Bank Creation Key to Black Economic Development, by B.B. Robinson, Ph.D.

B.B. Robinson

 

It is readily acknowledged that black Americans have catching up to do when it comes to income and wealth.

Many people say this predicament is related to racism and discrimination.  Please, let’s be objective enough to look at other factors.

For some, the knee-jerk reaction is to promote creating new black-owned, black-run businesses — any businesses, it seems. Income and wealth inequality, it is said, diminishes as black entrepreneurship increases.

That’s true, but there’s more to it. While opening a business is hopeful, it isn’t the complete solution.  Everyone knows that hope is no strategy.

There must be a better strategy for producing meaningful and sustainable results to enhance black prosperity.

Thoughtful economists take a more comprehensive view about black American economic development.  They adhere to the notion that black businesses should be initiated more selectively.  Begin with small service firms that expand and then transition to small-scale manufacturing firms.  In a final step, large-scale manufacturing firms can be developed from which lucrative, big-ticket items can be produced and sold.

While this is a systematic and strategic approach on the road to success, the fulcrum of the strategy appears to be missing.

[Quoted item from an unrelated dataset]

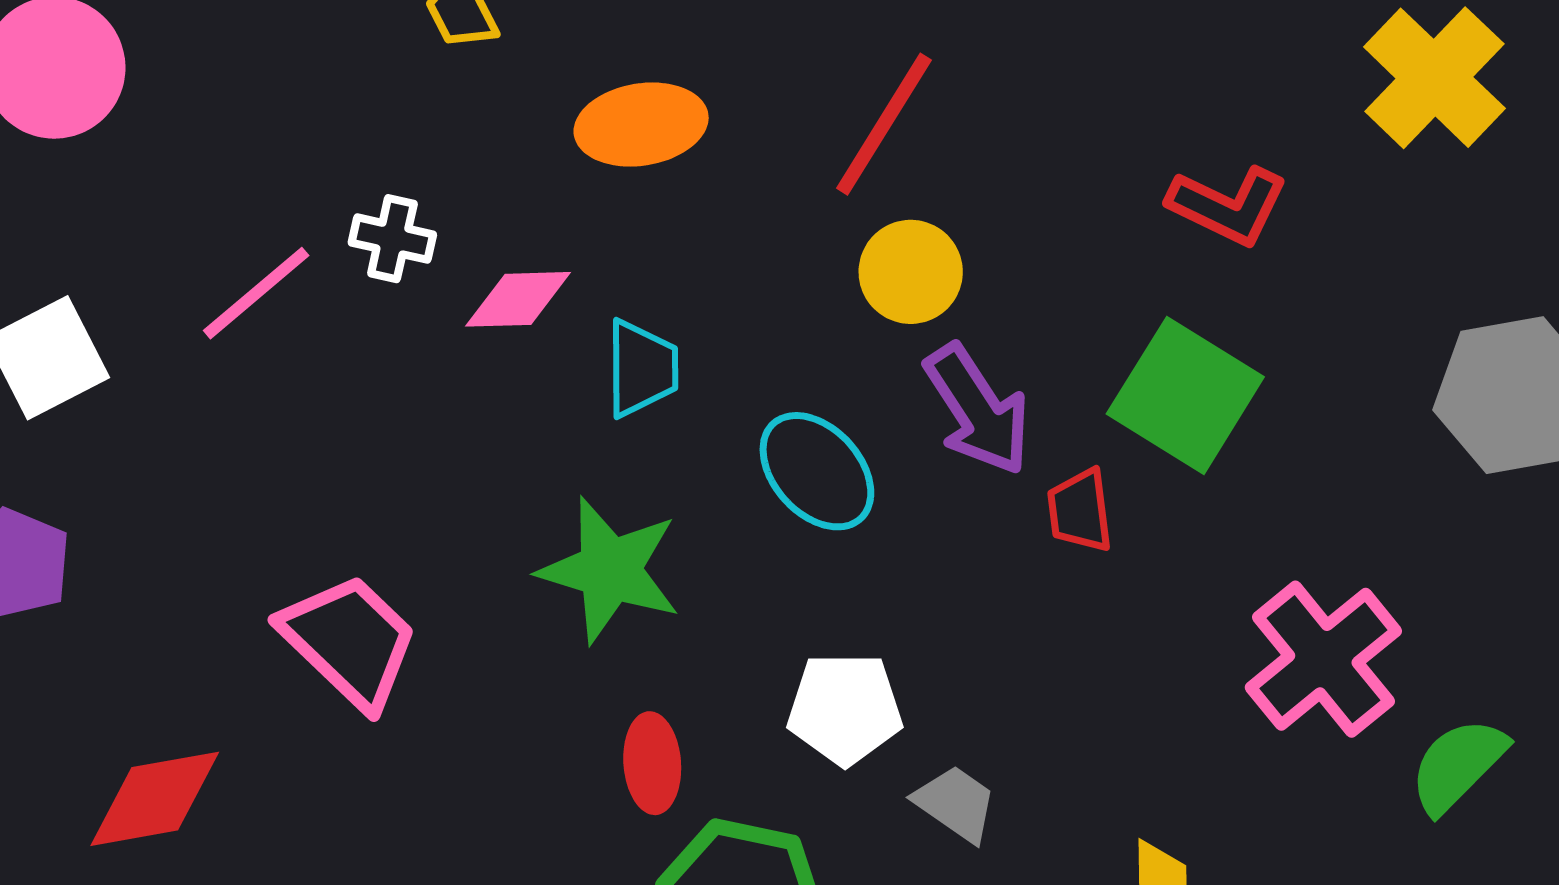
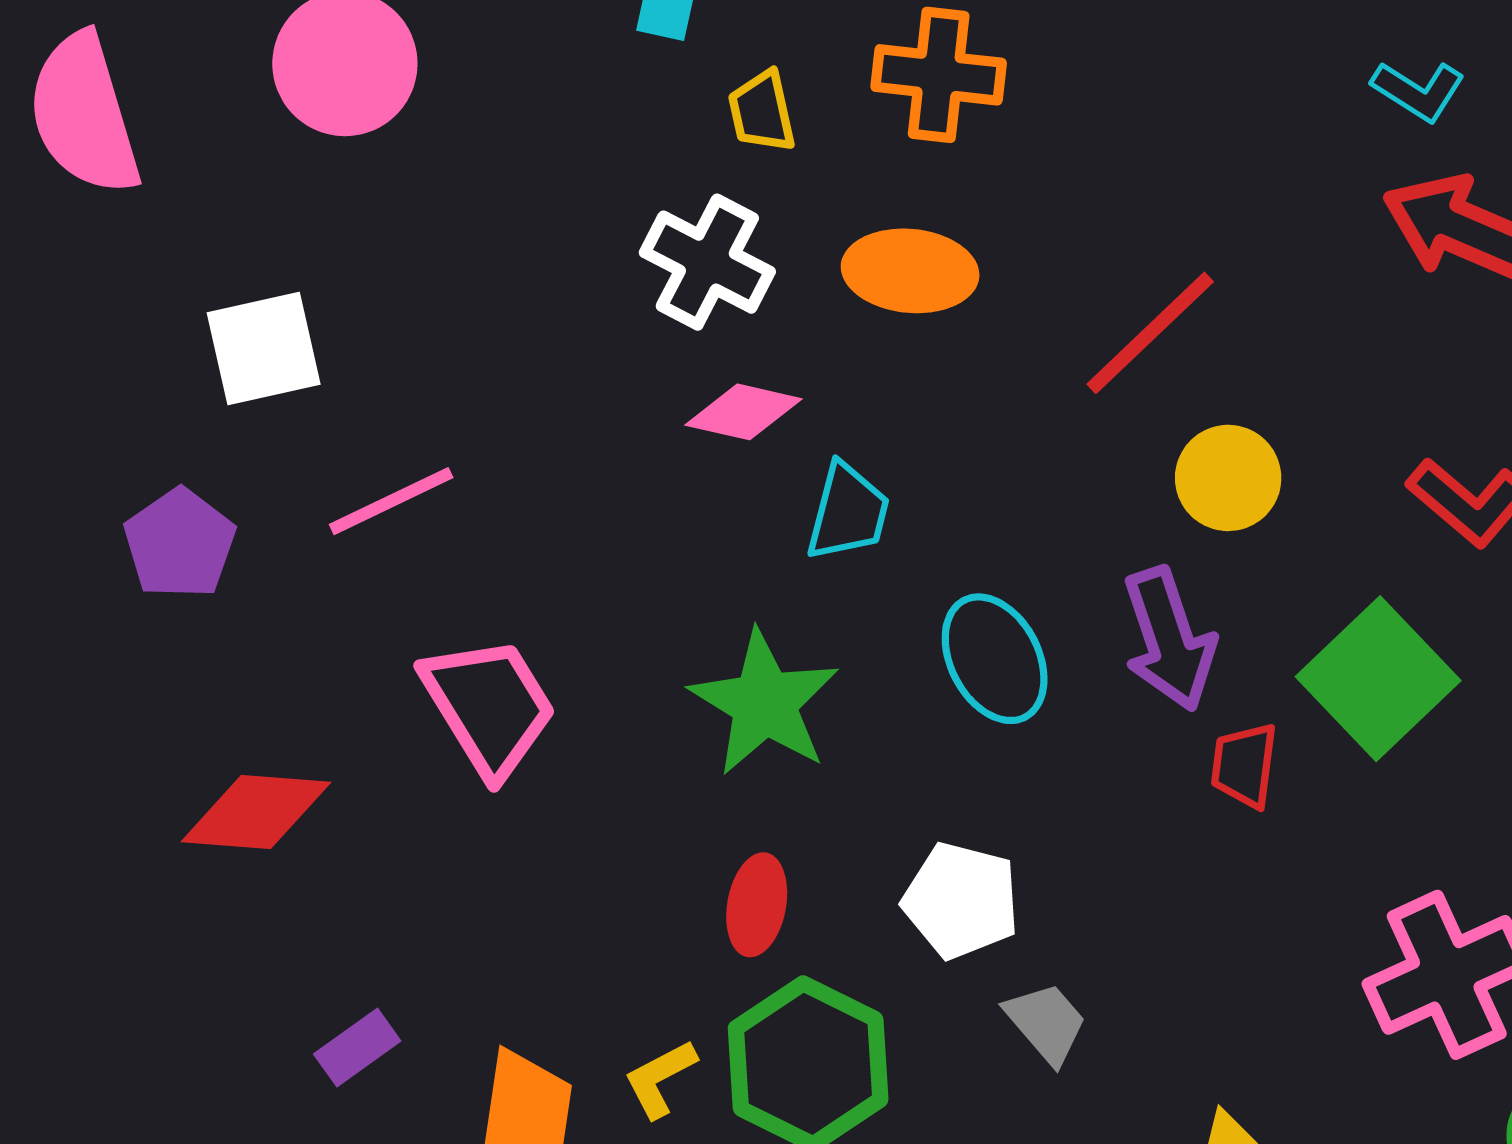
white cross: (392, 239) -> (707, 262), moved, size x1.5
yellow circle: (911, 272) -> (1228, 478), moved
pink line: (256, 293) -> (391, 501), moved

Money is the lubricant of modern economies.  Without a well-functioning financial system, it is impossible to develop and maintain a sustainable economy.

That’s why the key to black economic development lies with creating more black-owned banks.

Black banks can leverage deposits and create loans for businesses that have the best opportunity to produce good returns.  As these businesses grow and create jobs, they produce new customers for banks, which grows banks.

It is a complete and virtuous circle.

Black-owned banks in black communities can even draw the traditionally unbanked poor into the formal economy and push egregiously exploitative payday and check-cashing operations out of business.

Creating a bank is not easy, but it is not exactly a difficult process either.  A bank is created by forming a corporation and fulfilling requirements for chartering financial institutions set by the Federal Deposit Insurance Corporation and state governments.  The most difficult aspect of bank formation is meeting capitalization requirements.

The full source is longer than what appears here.